MARGARET KEANE

Desde a faculdade me vi apaixonada pela arte. Pela História da arte. Embora a incapacidade de me aventurar dias e noites ao universo da criação, vez ou outra, me pego fuçando em algumas páginas sempre prontas a me oferecer pequenos encantos e sutis suspiros de um olhar mal treinado ao charme, não raro intrigante, de quem cede com os dedos realidades subjetivas.

Embora feminista, o prazer das formas e das cores, sem desmerecer, obviamente, contextos e cenários, acabou por ofuscar exigências políticas de um protagonismo feminino nas artes. Com a possibilidade de me desculpar e remediar a ausência de minha própria crítica ao invisível, decidi falar de uma mulher que se destacou em conceber emoções enquanto experimentava o silêncio de sua própria experiência: MARGARET KEANE.

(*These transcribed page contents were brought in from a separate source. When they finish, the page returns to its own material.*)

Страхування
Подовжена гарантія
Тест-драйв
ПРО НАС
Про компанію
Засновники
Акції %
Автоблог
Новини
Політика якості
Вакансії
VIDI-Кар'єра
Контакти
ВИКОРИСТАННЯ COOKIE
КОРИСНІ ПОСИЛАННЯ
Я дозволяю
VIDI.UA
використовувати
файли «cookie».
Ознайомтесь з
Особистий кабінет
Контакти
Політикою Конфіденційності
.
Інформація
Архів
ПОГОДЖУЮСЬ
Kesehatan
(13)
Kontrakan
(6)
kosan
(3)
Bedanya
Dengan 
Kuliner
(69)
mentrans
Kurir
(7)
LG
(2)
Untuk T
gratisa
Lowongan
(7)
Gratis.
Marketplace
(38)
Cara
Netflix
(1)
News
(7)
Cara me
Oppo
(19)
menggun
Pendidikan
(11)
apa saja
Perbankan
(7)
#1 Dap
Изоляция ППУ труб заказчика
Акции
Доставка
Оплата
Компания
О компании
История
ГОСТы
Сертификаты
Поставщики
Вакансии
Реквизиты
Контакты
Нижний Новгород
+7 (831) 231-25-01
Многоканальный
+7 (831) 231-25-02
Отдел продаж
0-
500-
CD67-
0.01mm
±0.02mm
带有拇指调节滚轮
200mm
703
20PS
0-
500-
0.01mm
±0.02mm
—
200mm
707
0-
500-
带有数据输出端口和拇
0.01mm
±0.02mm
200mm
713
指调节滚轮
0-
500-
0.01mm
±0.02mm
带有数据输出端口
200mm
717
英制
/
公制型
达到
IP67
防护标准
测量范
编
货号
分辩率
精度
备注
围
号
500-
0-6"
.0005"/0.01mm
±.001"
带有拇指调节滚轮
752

Nascida no final da década de 1920, portanto, em uma época sem garantias de visibilidade sobre o trabalho das mulheres, Keane se deixou levar por uma proposta de seu segundo marido, Walter, que sugeriu que as obras de arte da pintora passassem a ser propriedades de seu próprio esforço, e não dela.

Estratégia que, obviamente, casava impecavelmente com um universo que não assumia protagonismos femininos e, portanto, fez de Walter detentor de todo reconhecimento e valor das obras de Margaret. Até que, após décadas de mentiras sob o tecido do sucesso, a artista adquiriu o empoderamento necessário para se rebelar aos ditames do marido e, enfim, ganhar o mundo.

          Em razão disso, é que Margaret Keane ganhou meu tapete vermelho na coluna “Mulheres que Amamos”. Assim, tanto quando sua trajetória, merece atenção sua arte. Bora procurá-las? Ah, e se você gosta de cinema, não deixe de ver essa história contata no filme “Big Eyes”, dirigido por Tim Burton.